What are the drawbacks of this method - it will consume more energy I guess?

Less power... IIRC, the internal pull-up is 20k-50k Ohms.

Note that power is only consumed when the switch is on. (That's true with pull-ups or pull-downs.)

From Ohm's Law 5V/250 Ohms is 20mA, and that's about the same current as an LED. No big deal, but pull-ups or pull-downs are usually in the range of 1K to 10K.

As far as energy, power is calculated as Voltage x Current, so 250 Ohms is 1/10th of a Watt.

it will consume more energy I guess?"

How long do you plan to hold the button down ? (effectively connecting a 230 ohm resistor across 5V and GND.

I = V/R = 5V/230 ohms = 0.0217 A (21.7 mA)
P = I x V = 0.0217 A x 5V = 0.1086 W = 109 mW (while the button is held down)

Can you spare 100 mW ? (for 1 second ?)

For the full lowdown on this question read this:-
http://www.thebox.myzen.co.uk/Tutorial/Inputs.html

"If you are sensing a push button, the pin MUST be configured as an INPUT, therefore
you can short it directly to 5V or GND "

I beg to differ:
If your switch will short it directly to 5V, then the other side of the coin is,
" short it to GND, leave it floating, or use a small pull down resistor".

The default being shorted to ground, nor leave it floating will not be a functional option.
So, use a small pull down resistor is the only viable option.
I could be mistaken tho.

raschemmel:
Arduino GPIO pins have two modes (INPUT or OUTPUT).
When configured as an INPUT, the pin becomes a high impedance (100 Mohms) input)
If you are sensing a push button, the pin MUST be configured as an INPUT, therefore
you can short it directly to 5V or GND without using any power to speak of . What you CAN'T do is connect the push button IN BETWEEN 5V and GND and then push the button because you will short your 5V power supply. Thus, ANY DISCUSSION OF POWER CONSUMPTION OF AN I/O PIN CONFIGURED AS AN INPUT is completely irrelevant and non valid. Such a discussion would only be appropriate for a pin configured as an OUTPUT .

Do you understand the significance of a input impedance of 100 Mohms ?

If you are discussing the power consumption of a 10k ohm pullup resistor, it depends on WHAT you connect that input pin to.

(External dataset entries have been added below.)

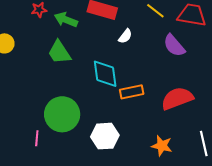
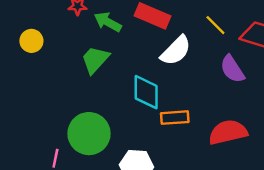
white semicircle: (125, 36) -> (176, 51), size x1.8
green trapezoid: (59, 52) -> (95, 60), turned 68

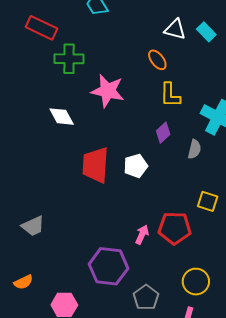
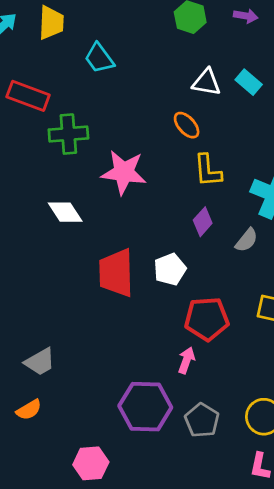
gray semicircle: (194, 149) -> (247, 240), turned 30
red pentagon: (175, 228) -> (207, 319), moved
orange semicircle: (23, 282) -> (29, 410), moved
gray pentagon: (146, 297) -> (202, 420), moved

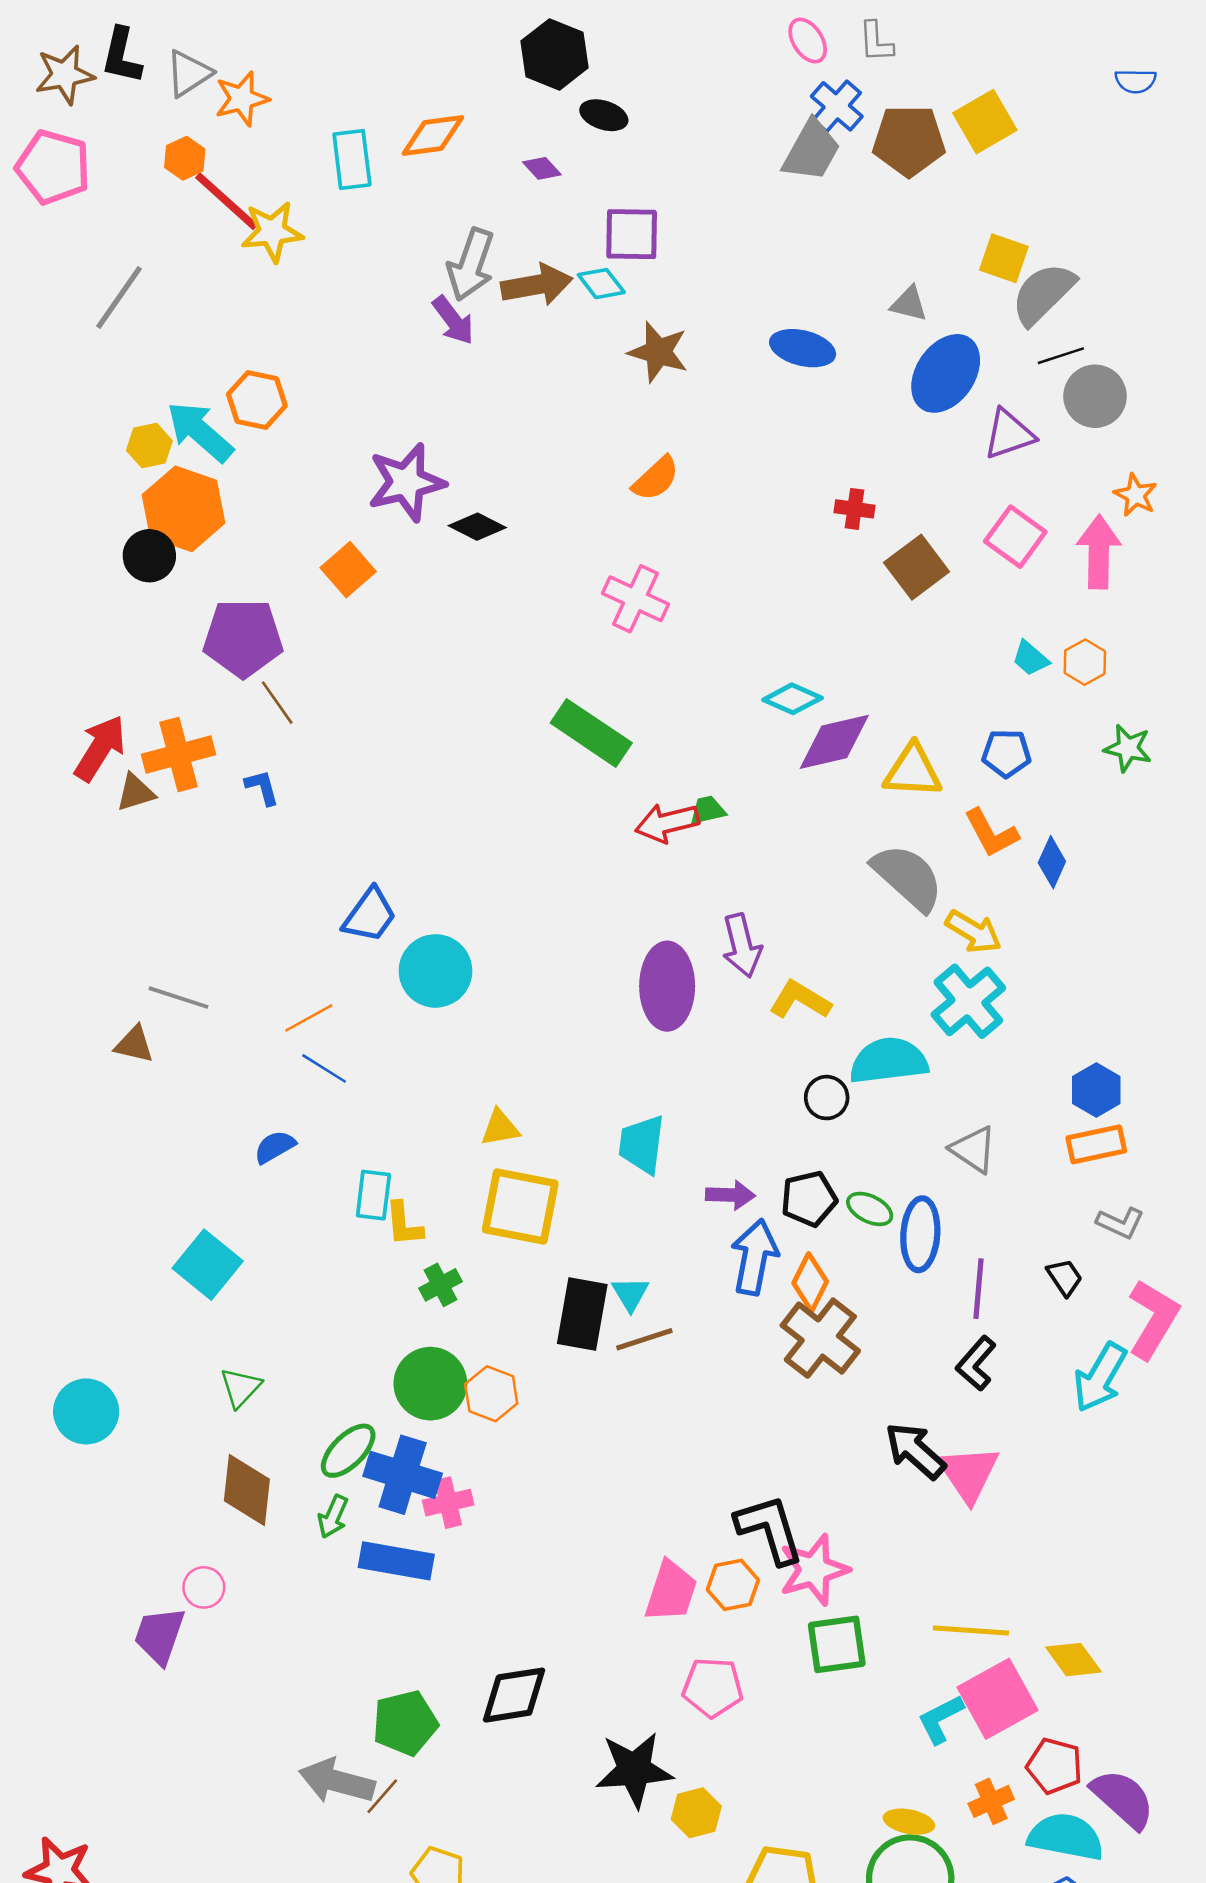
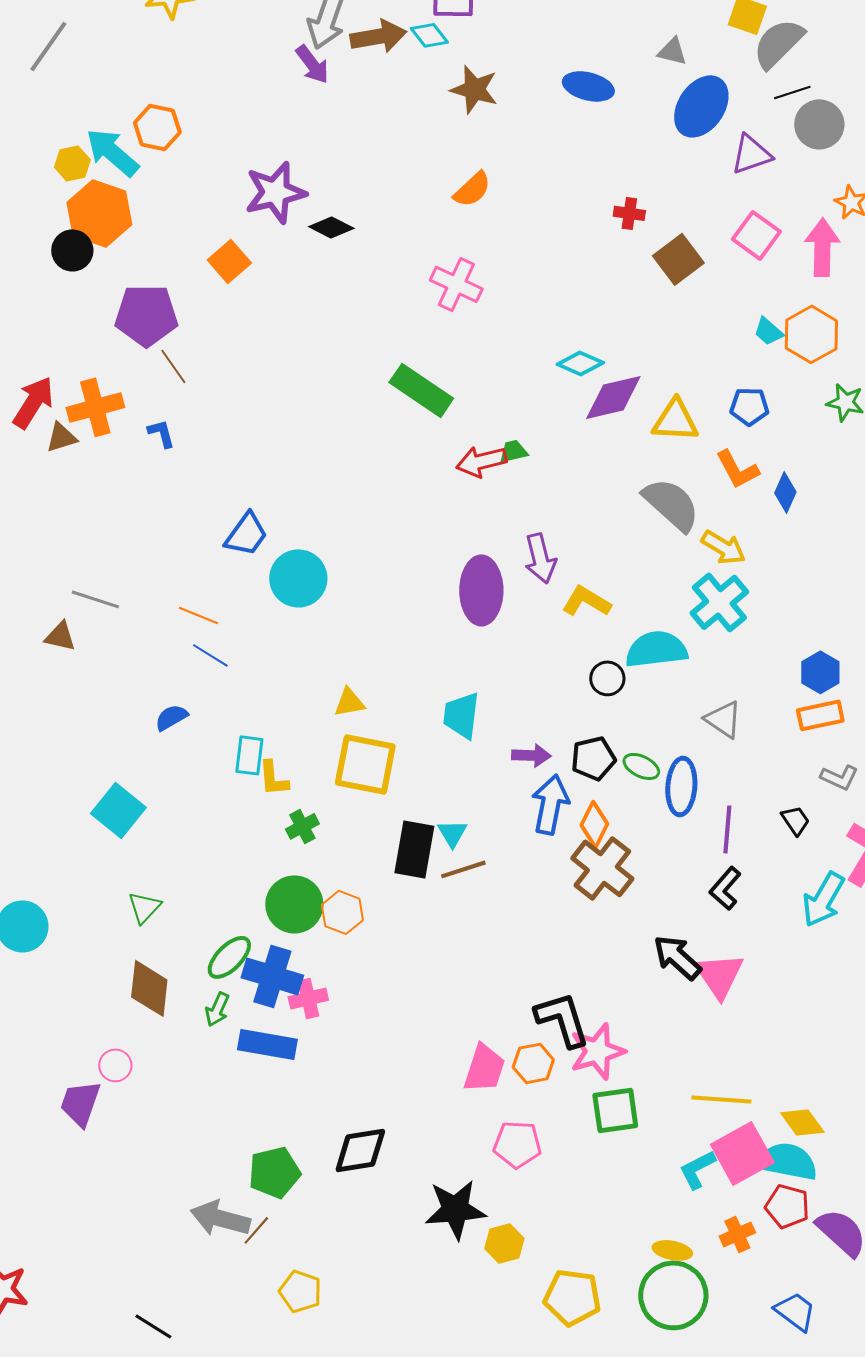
orange hexagon: (1085, 662) -> (811, 334), size x1.6
orange line: (309, 1018) -> (198, 615), turned 51
cyan semicircle: (1066, 1837) -> (787, 1161), moved

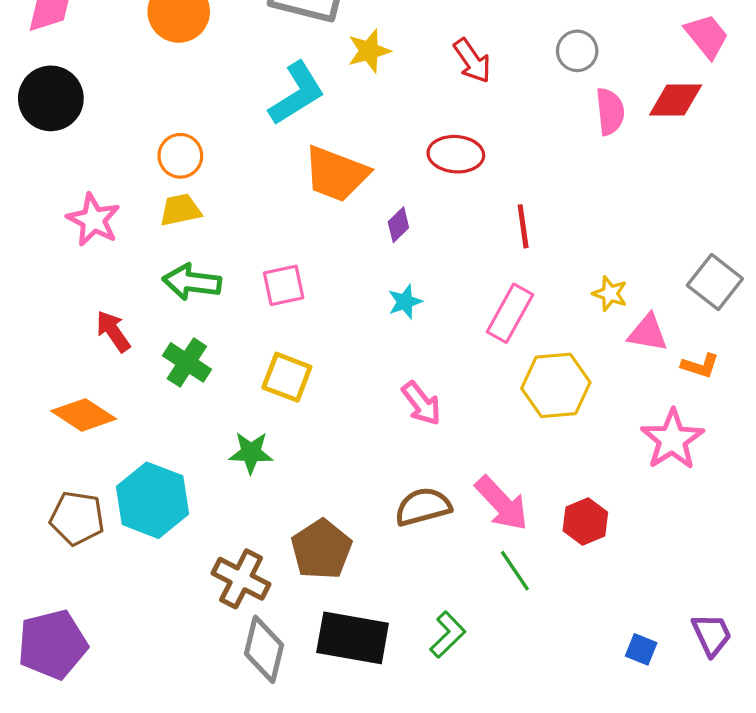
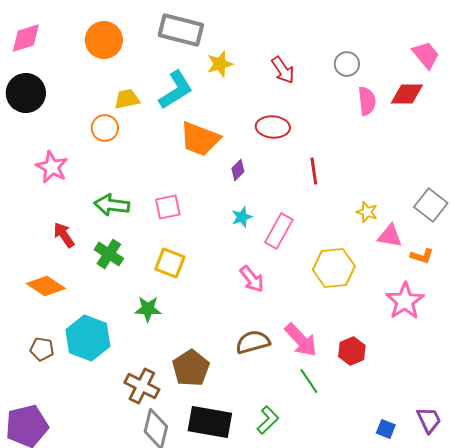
yellow trapezoid: (180, 210) -> (127, 99), moved
pink rectangle: (510, 313) -> (279, 231), moved
brown pentagon: (77, 518) -> (42, 349), size x0.7

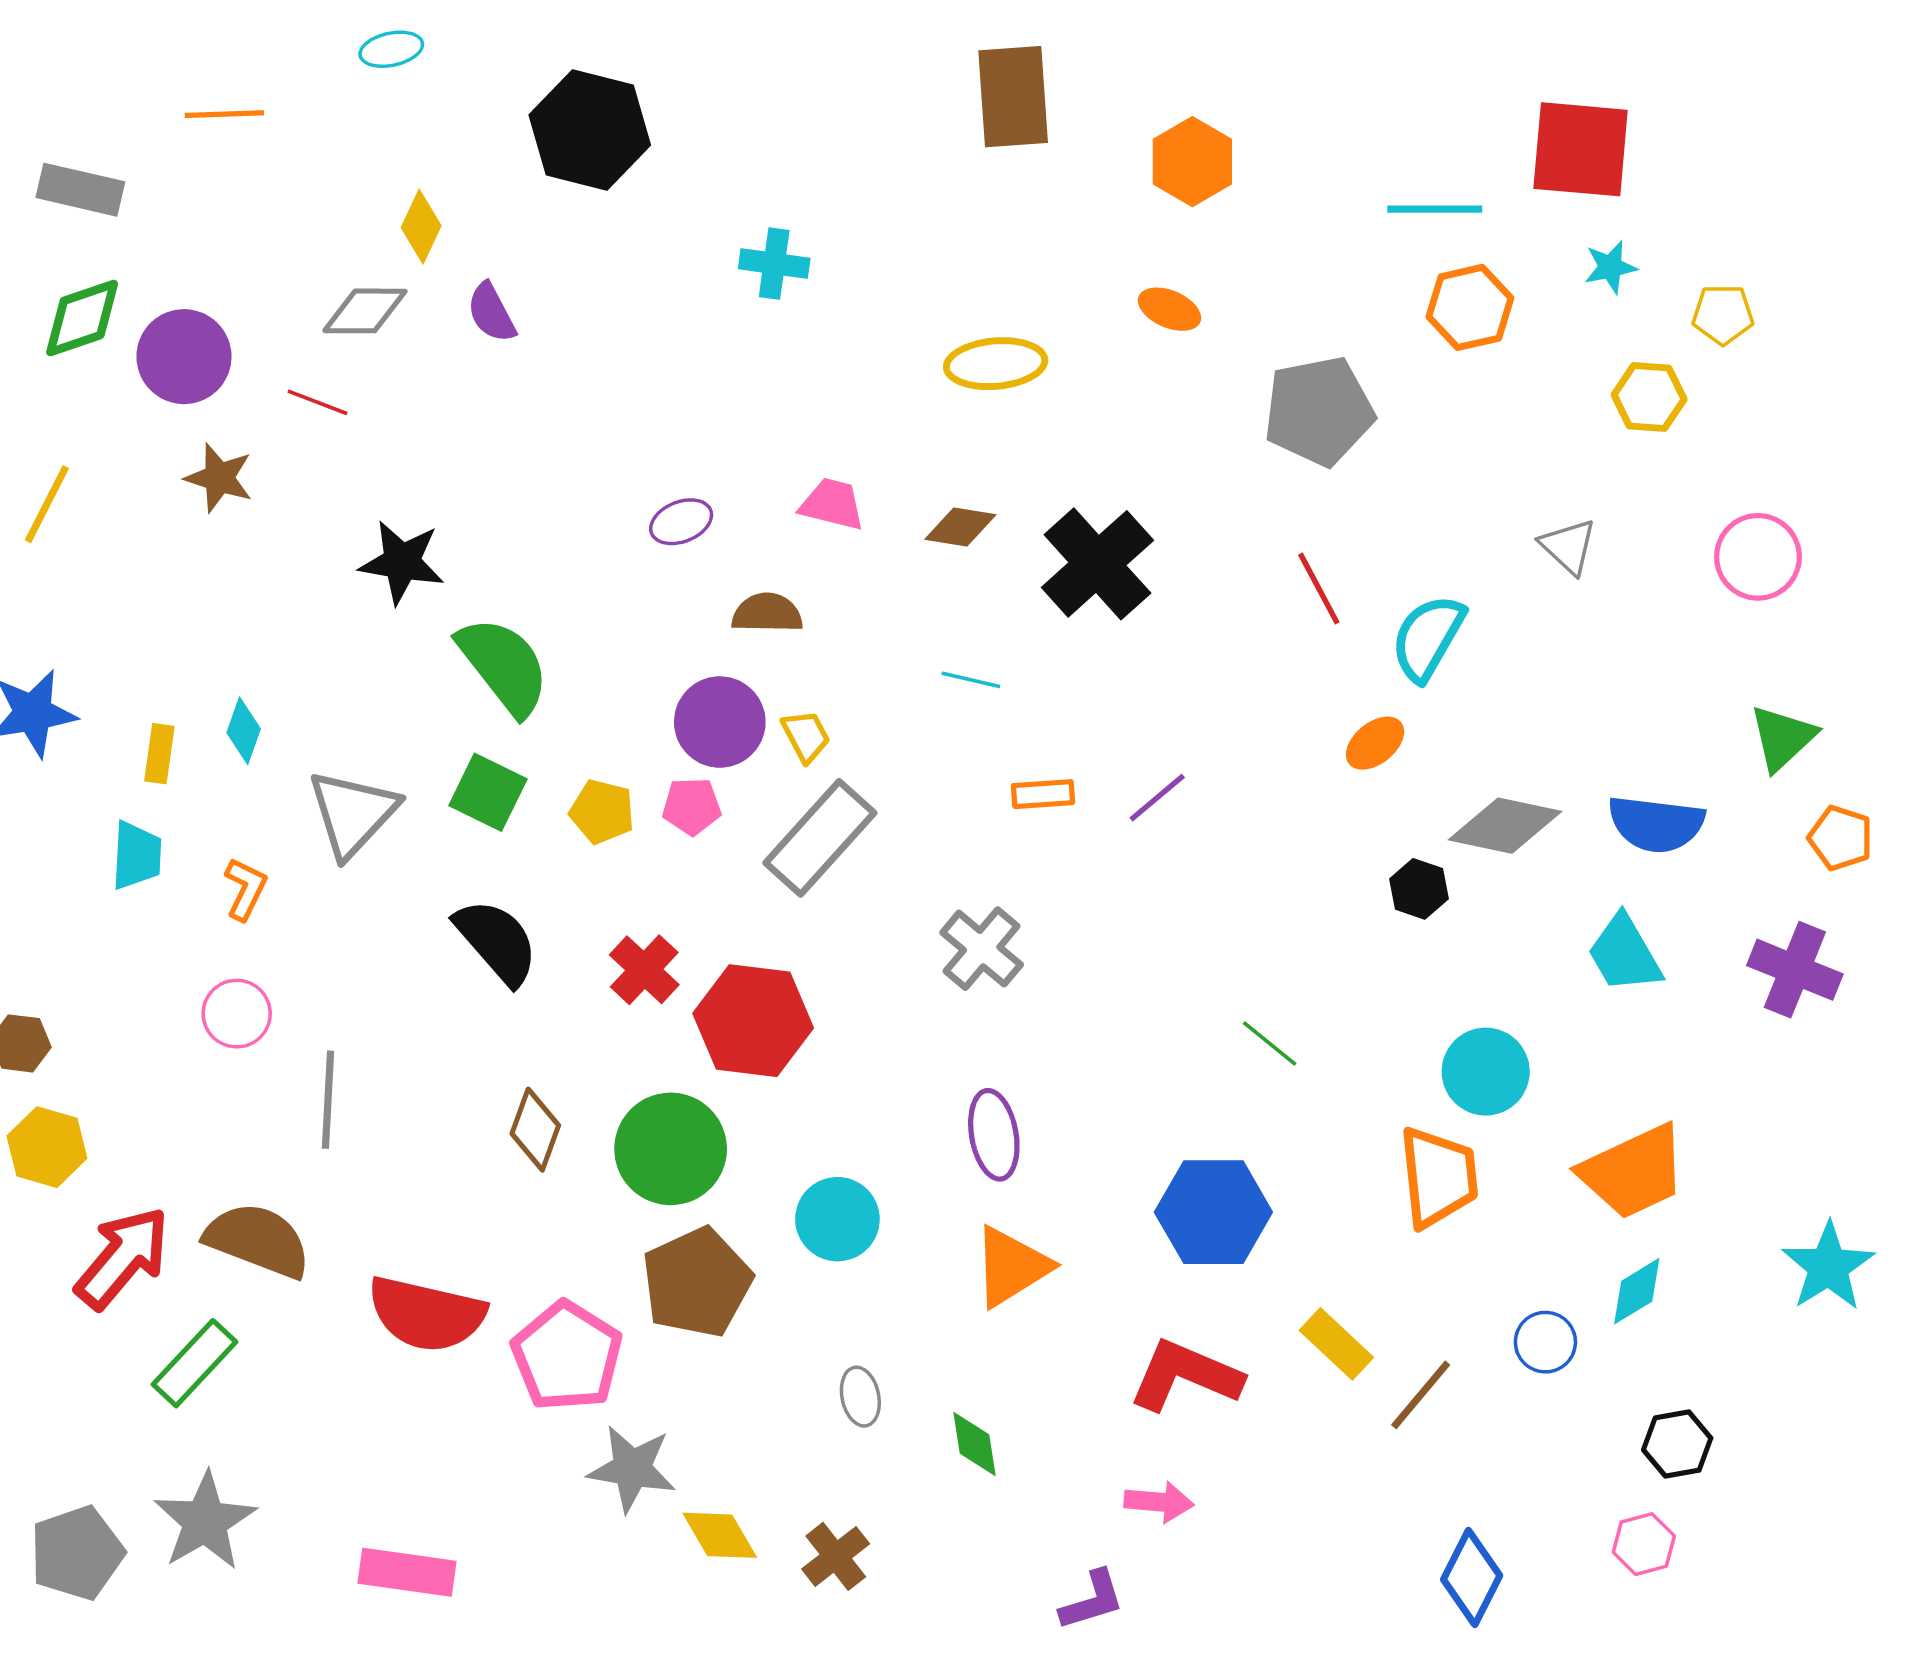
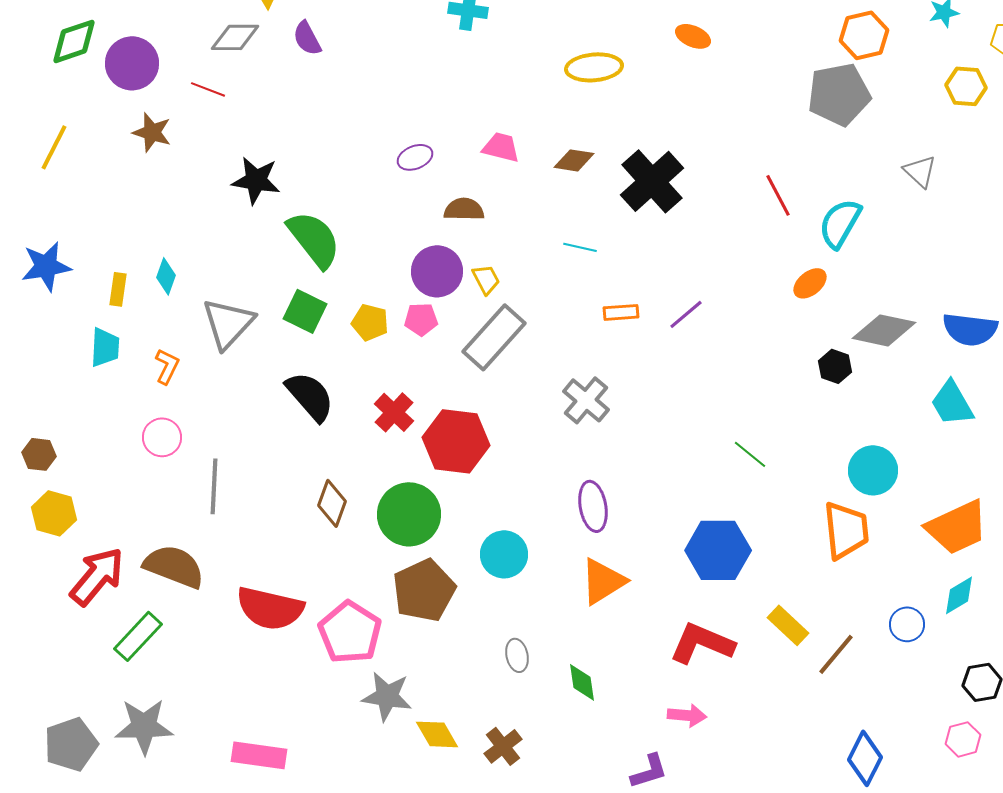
gray pentagon: (1319, 411) -> (839, 94), moved
gray star: (205, 1521) -> (144, 726), turned 30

By itself , an INPUT pin with a 10k pullup is part of a voltage divider with 10k in the upper position and 100 Mohms in the lower position. Any discussion of input pin power consumption would have to be based on the circuit that you connect to that input pin.

So what are you saying is that I can directly connect the 5V through switch into the Input pin because it have high resistance?

But why is the example linked here so complicated then?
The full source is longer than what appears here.